For two years, between 1941 and 1943, novelist and essayist George Orwell worked for the Ministry Of Information as a BBC Talks producer for the Eastern Service. His job was to write propaganda for broadcast to India, where he was born and served in the police. His wife, Eileen, also worked for the Ministry Of Information in the censorship department, until 1944.
Orwell was one of a number of prominent literary figures who worked for the MOI in the war – including Graham Green and J. B Priestley. Other writers declined to serve as propagandists. Evening Standard cartoonist David Low, for example, refused at first to work for the Ministry because of its ‘ineptness and futility.’ C.S. Lewis refused the idea of writing columns for the MOI as he did not want to ‘write lies’ to deceive the enemy.
The BBC’s Overseas Service was under MOI direction throughout the war and Orwell was at first keen to support the government’s propaganda efforts.

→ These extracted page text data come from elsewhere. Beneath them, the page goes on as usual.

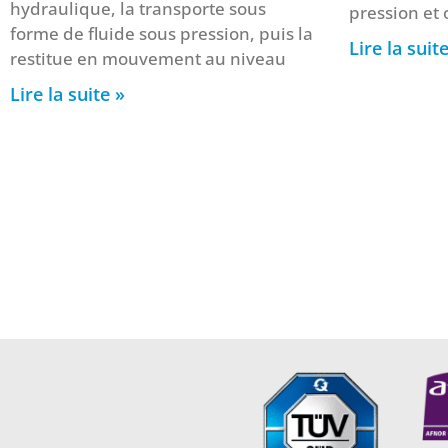
hydraulique, la transporte sous
pression et 
forme de fluide sous pression, puis la
Lire la suit
restitue en mouvement au niveau
Lire la suite »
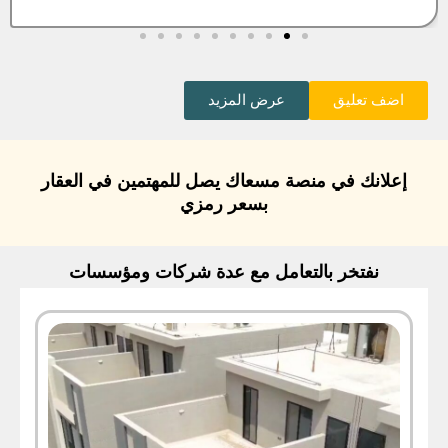
اضف تعليق
عرض المزيد
إعلانك في منصة مسعاك يصل للمهتمين في العقار
بسعر رمزي
نفتخر بالتعامل مع عدة شركات ومؤسسات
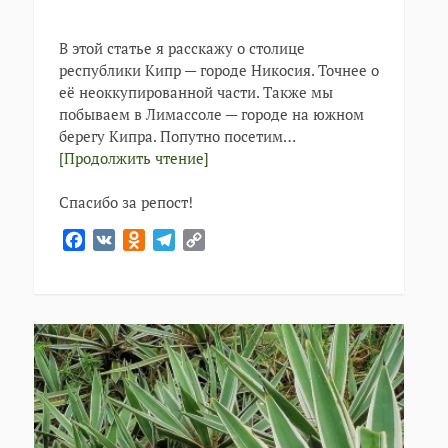
В этой статье я расскажу о столице
республики Кипр — городе Никосия. Точнее о
её неоккупированной части. Также мы
побываем в Лимассоле — городе на южном
берегу Кипра. Попутно посетим…
[Продолжить чтение]
Спасибо за репост!
Facebook
VK
Odnoklassniki
Telegram
Copy
Link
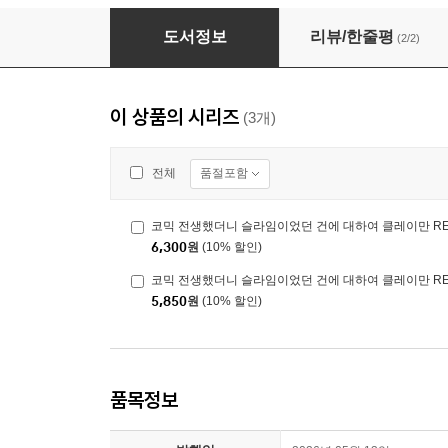
코믹 전생했더니 슬라임이었던 건에 대하여 클레이
도서정보
리뷰/한줄평
(2/2)
이 상품의 시리즈
(3개)
품절포함
전체
코믹 전생했더니 슬라임이었던 건에 대하여 클레이만 REV
6,300
원
(10% 할인)
코믹 전생했더니 슬라임이었던 건에 대하여 클레이만 REV
5,850
원
(10% 할인)
품목정보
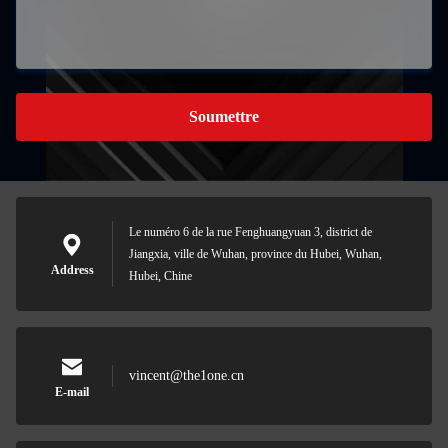
Soumettre
Le numéro 6 de la rue Fenghuangyuan 3, district de
Jiangxia, ville de Wuhan, province du Hubei, Wuhan,
Address
Hubei, Chine
vincent@the1one.cn
E-mail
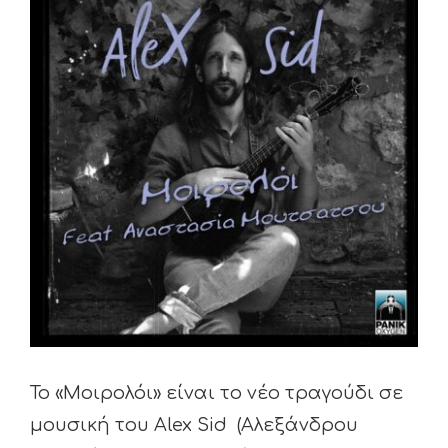
Larger
Image
Το «Μοιρολόι» είναι το νέο τραγούδι σε
μουσική του Alex Sid (Αλεξάνδρου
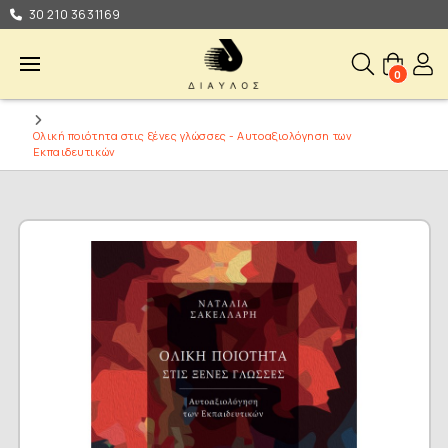
30 210 3631169
0
Ολική ποιότητα στις ξένες γλώσσες - Αυτοαξιολόγηση των
Εκπαιδευτικών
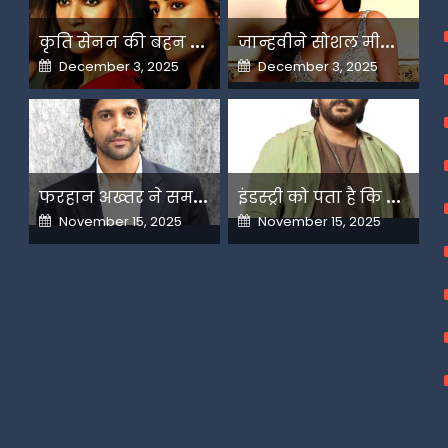
क
ृति सेनन की बहन नूपुर अगले महीने करेंगी डेस्टिनेशन मैरिज
ज
ान्हवीने सोशल मीडियापर उठाये सवाल
Posted
Posted
December 3, 2025
December 3, 2025
on
on
फ
रहान अख्तर ने समझाया देशभक्ति और अंधभक्ति का फर्क
इ
ंडस्ट्री को पता है कि मैं कहीं नहीं जाने वाला-अरशद वारसी
Posted
Posted
November 15, 2025
November 15, 2025
on
on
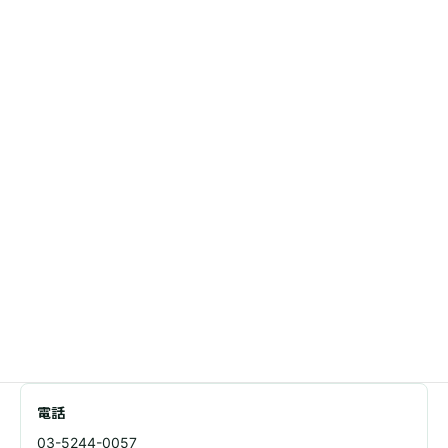
ENTITY / NAP
合同会社TRAILの相談先情報
会社名
合同会社TRAIL
所在地
東京都足立区千住1-4-1 東京芸術センタービル11F
電話
03-5244-0057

At his interview, he impressed the BBC’s Director of Empire Services, R. A. Rendall, who wrote in a memo, ‘He accepted absolutely the need for propaganda to be directed by the Government and stressed his view that in war-time discipline in the execution of Government policy was essential.’
His experiences with the Ministry Of Information seem to have changed his mind on this. In 1942 he confided to his diary that, ‘All propaganda is lies, even when one is telling the truth.’
He went on after the war, in 1948, to write his masterpiece Nineteen Eighty-Four, in which he draws on his experiences to create a fictional ‘Ministry Of Truth’. When describing the ‘Ministry of Truth’ Orwell had in mind the headquarters of London University, Senate House, which, throughout the Second World War, was the home of the Ministry Of Information. The Ministry of Truth was, he said, ‘an enormous pyramidal structure of glittering white concrete rising 300 metres into the air’. Senate House, a white Portland stone skyscraper rises a comparatively modest 64 metres into the air above London’s Malet Street, rather than 300, although it housed nearly 3,000 MOI staff at its peak during the war.
Minister of Information during much of Orwell’s time at the BBC was the domineering (though also human) Brendan Bracken. It has been suggested that Orwell borrowed his chief’s initials – BB – for the domineering fictional figure of Big Brother. He also gave his fictional Ministry a shorthand name – MINITRUE – which is similar to the MOI’s telegraphic address – MININFORM.
The BBC later discovered that ‘the target audience of Indian students at whom Orwell’s broadcasts were aimed did not in the main possess radio sets. Even those lucky enough to be able to tune in would have found the signal so weak as to render the broadcasts virtually unintelligible.’
This finding, made with the benefit of hindsight, raises the question whether Orwell would have been pleased or disappointed that his propaganda had no effect.